[Page images and extracted text]
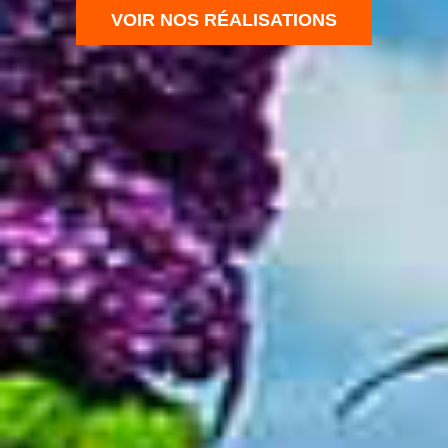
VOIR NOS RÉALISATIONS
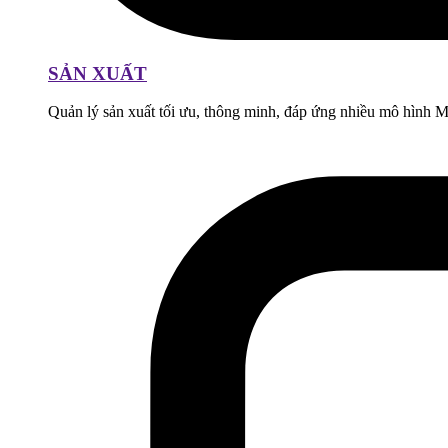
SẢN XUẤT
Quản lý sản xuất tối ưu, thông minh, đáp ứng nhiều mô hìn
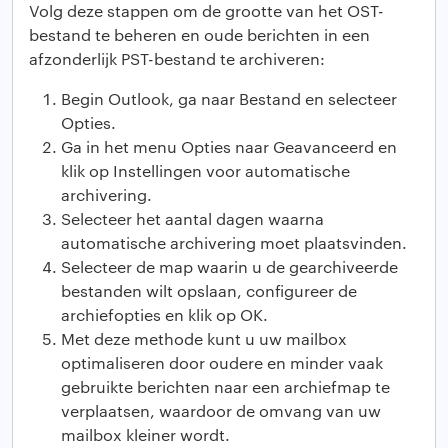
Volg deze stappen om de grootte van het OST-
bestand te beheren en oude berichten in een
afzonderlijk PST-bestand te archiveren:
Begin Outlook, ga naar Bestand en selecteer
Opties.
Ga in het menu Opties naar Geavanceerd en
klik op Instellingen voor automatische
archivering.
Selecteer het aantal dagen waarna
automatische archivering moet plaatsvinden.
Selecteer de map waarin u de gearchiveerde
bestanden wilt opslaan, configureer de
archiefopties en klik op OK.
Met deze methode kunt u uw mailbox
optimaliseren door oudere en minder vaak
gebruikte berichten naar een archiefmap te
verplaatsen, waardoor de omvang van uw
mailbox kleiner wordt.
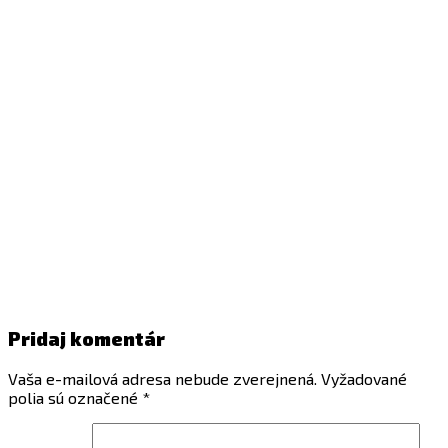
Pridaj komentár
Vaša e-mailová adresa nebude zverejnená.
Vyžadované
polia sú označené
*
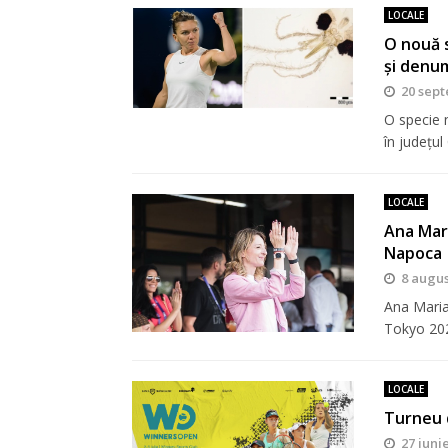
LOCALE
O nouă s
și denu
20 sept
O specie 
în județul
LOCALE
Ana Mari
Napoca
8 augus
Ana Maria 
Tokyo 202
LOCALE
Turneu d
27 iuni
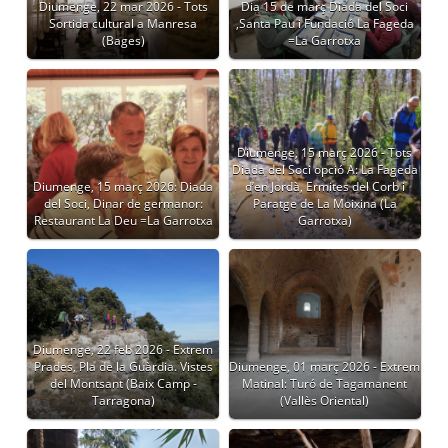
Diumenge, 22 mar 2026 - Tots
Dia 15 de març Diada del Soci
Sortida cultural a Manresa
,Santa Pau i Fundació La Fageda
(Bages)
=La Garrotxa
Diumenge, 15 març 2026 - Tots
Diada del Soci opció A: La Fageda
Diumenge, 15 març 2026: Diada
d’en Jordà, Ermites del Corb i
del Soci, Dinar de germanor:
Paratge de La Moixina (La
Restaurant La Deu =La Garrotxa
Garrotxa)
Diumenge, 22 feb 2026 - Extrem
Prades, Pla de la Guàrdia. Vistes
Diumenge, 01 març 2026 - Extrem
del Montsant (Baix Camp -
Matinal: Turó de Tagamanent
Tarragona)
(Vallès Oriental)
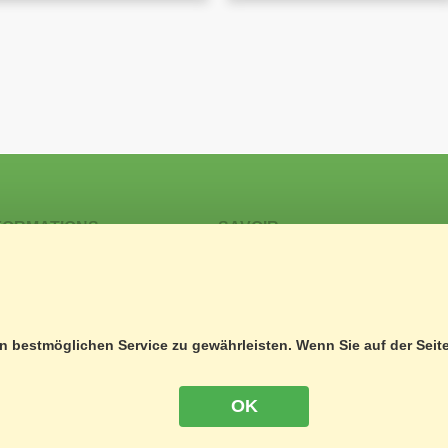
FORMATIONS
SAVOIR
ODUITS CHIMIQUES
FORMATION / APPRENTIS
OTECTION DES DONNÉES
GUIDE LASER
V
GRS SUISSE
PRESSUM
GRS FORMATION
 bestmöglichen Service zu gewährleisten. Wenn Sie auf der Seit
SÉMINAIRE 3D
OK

==

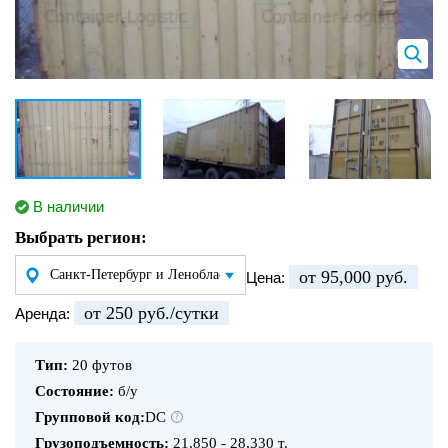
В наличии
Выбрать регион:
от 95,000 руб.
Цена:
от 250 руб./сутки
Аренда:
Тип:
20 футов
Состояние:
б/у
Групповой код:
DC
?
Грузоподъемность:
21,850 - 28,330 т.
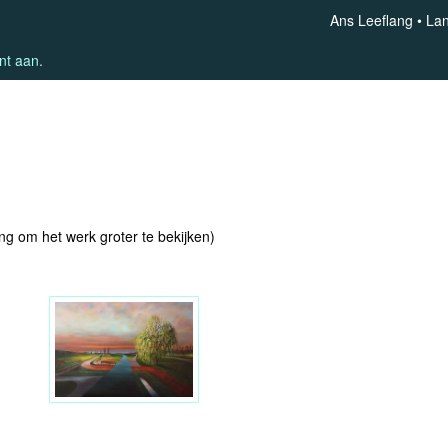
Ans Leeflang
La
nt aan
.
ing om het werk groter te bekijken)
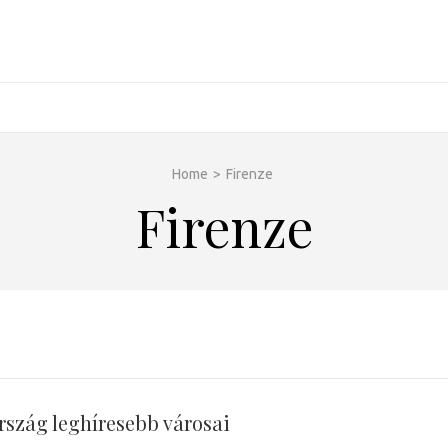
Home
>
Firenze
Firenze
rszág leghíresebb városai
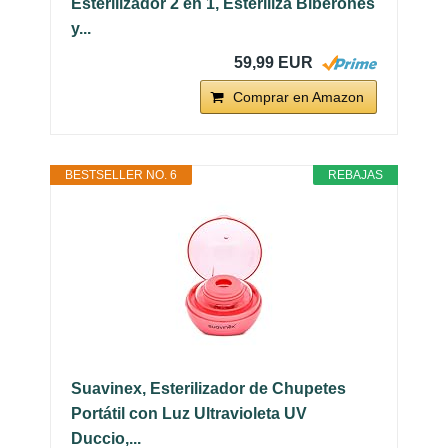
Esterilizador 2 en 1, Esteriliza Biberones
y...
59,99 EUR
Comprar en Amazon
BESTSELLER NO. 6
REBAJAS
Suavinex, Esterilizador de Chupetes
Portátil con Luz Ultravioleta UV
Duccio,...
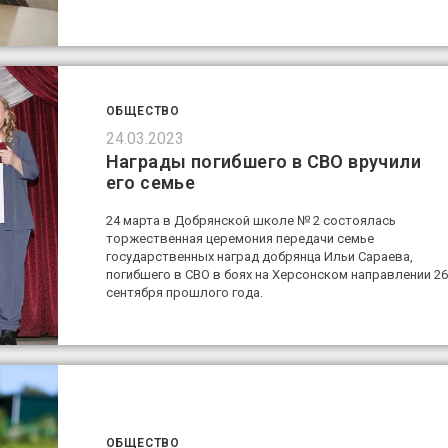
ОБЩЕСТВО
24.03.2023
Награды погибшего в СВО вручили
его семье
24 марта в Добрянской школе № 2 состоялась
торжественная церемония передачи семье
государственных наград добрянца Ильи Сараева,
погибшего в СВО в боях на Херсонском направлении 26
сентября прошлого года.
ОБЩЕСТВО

* TASK INSTRUCTIONS:
Your answer should be each line from the entries that includes the string "klik".

* WORKED SOLUTION:
klik op Instellingen voor automatische
archiefopties en klik op OK.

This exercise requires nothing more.